NSA broke privacy rules, leaked audit finds

Washington Post obtains NSA audit that reveals authority broke privacy rules on “thousands of occasions” since 2008

The United States' National Security Agency overstepped its authority and broke privacy rules on thousands of occasions since 2008, the Washington Post has reported.

An NSA audit obtained by The Post, dated May 2012, counted 2,776 incidents in the preceding 12 months of unauthorised collection, storage, access to or distribution of legally protected communications.

Most were unintended. Many involved failures of due diligence or violations of standard operating procedure.
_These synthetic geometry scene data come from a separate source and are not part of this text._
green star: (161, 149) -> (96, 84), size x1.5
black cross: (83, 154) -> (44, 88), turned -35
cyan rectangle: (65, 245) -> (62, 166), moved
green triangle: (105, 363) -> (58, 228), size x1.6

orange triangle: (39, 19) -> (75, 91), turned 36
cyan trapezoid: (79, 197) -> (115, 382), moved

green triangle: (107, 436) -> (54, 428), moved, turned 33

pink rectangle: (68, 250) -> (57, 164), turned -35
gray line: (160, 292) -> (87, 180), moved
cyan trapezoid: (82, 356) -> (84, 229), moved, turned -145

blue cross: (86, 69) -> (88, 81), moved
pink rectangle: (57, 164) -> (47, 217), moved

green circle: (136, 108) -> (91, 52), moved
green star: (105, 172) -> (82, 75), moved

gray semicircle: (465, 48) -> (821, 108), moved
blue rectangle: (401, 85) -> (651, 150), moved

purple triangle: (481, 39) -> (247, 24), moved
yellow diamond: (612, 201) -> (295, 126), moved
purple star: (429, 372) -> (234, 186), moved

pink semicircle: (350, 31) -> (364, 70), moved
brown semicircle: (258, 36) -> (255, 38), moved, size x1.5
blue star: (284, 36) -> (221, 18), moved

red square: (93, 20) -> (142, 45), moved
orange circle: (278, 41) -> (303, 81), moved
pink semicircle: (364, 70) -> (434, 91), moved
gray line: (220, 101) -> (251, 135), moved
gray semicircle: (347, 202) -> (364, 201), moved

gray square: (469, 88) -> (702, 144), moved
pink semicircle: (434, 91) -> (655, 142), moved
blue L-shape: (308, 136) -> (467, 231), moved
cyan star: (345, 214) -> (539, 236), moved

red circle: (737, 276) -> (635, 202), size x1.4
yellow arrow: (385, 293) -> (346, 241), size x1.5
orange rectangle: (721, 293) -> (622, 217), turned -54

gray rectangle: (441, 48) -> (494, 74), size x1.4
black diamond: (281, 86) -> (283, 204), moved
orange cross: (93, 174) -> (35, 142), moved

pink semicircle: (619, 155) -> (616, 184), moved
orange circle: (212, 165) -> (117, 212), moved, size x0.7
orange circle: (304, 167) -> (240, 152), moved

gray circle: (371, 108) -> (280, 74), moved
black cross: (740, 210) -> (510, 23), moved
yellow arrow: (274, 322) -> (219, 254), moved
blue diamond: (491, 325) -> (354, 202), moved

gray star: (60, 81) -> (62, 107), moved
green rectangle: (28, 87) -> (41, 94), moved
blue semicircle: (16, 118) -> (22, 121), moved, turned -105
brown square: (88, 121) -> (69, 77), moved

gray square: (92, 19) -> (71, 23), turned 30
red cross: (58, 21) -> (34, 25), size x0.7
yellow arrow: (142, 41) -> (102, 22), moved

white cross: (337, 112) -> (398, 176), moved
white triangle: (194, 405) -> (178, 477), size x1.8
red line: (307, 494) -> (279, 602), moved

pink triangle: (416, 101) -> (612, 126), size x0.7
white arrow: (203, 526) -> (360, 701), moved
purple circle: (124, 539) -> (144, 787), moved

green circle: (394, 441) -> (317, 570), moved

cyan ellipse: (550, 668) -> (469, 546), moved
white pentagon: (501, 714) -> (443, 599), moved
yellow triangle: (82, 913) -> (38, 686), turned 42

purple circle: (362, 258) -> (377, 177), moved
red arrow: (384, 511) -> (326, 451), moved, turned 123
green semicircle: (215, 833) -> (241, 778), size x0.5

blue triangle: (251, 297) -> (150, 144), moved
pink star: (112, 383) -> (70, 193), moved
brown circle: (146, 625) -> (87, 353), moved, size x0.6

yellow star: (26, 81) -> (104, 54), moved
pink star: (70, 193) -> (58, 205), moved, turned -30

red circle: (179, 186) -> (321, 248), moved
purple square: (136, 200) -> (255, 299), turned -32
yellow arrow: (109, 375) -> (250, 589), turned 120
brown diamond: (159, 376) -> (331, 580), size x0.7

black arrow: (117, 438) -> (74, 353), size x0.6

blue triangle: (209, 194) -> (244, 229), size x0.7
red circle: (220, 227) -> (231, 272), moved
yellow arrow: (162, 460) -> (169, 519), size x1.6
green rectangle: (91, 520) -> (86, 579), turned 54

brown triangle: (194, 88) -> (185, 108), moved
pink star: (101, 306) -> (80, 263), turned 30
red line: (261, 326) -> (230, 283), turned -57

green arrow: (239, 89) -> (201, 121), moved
The most serious incidents included a violation of a court order and unauthorized use of data about more than 3,000 Americans and green-card holders.

The audit only tracked incidents of overreach by the agency in its offices in and around Washington, DC.  Sources told the Washington Post the number would rise significantly if the investigation cast a wider net over the agency's activities elsewhere.  

The NSA issued a statement in response to the Washington Post's findings, saying that in July 2012, Director of National Intelligence James R. Clapper declassified certain statements about the government's implementation of Section 702 in order to inform the public and congressional debate relating to reauthorization of the FISA Amendments Act (FAA).

"Those statements acknowledged that the Foreign Intelligence Surveillance Court (FISC) had determined that 'some collection carried out pursuant to the Section 702 minimization procedures used by the government was unreasonable under the Fourth Amendment'."